Prisons reflect the current correctional philosophy being embraced at the time of their construction. Inmate discipline had to be at a high level to allow the architecture of San Quentin and the other fortress type institutions that were constructed during this time period to succeed. Strict disciplinarians such as Warden Elam Lynds of Auburn and later Sing Sing Prisons were the norm for the period of time. The rules supported the philosophy such as the rule of silence, lock step inmate movement, prison stripes, and the imposition of solitary confinement for management prone inmates. Interesting enough, recently, stripe uniforms for inmates have made a reappearance in some parts of the United States in the trend to be tough on criminals. While in the system, I must admit that in periods of high inmate unrest, I would have welcomed the return of lock step movement at San Quentin and Soledad in the late 1970s and early 1980s.
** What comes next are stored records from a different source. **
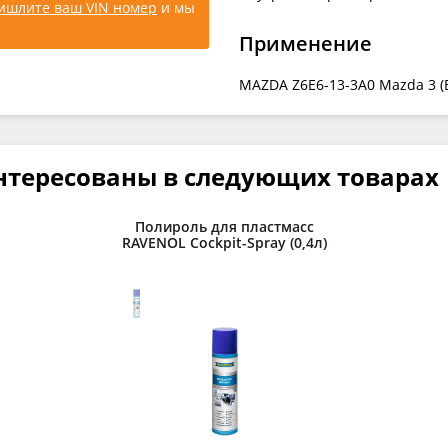
ишлите ваш VIN номер
и мы
Применение
MAZDA Z6E6-13-3A0 Mazda 3 (BM
нтересованы в следующих товарах
Полироль для пластмасс
RAVENOL Cockpit-Spray (0,4л)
The reformers Maconochie (Australia) and Crofton (Ireland) with their system of rewarding inmates who behaved in prison and worked with improved confinement conditions set a positive example for corrections systems that followed. From these early experiments, large systems have been designed. Many states and the federal government use point systems where inmates who exhibit good behavior can receive more amenities and fewer restrictions in their confinement environment.

Prison labor has been a focus for much discussion regarding what inmates should do in prison. As a manager in the prison system, I was very much in favor of it because it kept the inmates busy and they are less inclined as a result to hurt each other and the staff. In a speech in 1985, Chief Justice of the Supreme Court Burger promoted prisons that would move toward factories with vocational programs in support of them inside the walls. Unfortunately, because of the laws passed during the Great Depression, this vision has not been realized.

The modern era and age of reform is phenomenon that I personally witnessed, from the 1960s on. Changes involved basic conditions and basic rights. Rioting and violence spilled over from the streets into the prisons of American. In the 1970s while I worked at San Quentin, the California Department of Corrections (CDC) instituted a new program of allowing inmates to file appeals. Part of my duties as a counselor was to assist the inmates in filling out these forms. The appeal system in California prisons has grown where there are a large number of appeals filed and staff are frequently forced into a heightened level of sensitivity with inmates that did not previously exist. The modern era of corrections was ushered mainly in by the U.S. Supreme Court by the enforced recognition of the basic rights for offenders. This swept the whole criminal justice system including corrections. The courts continue to play a very active role with current issues of mental health treatment and prevention of abusive treatment by staff.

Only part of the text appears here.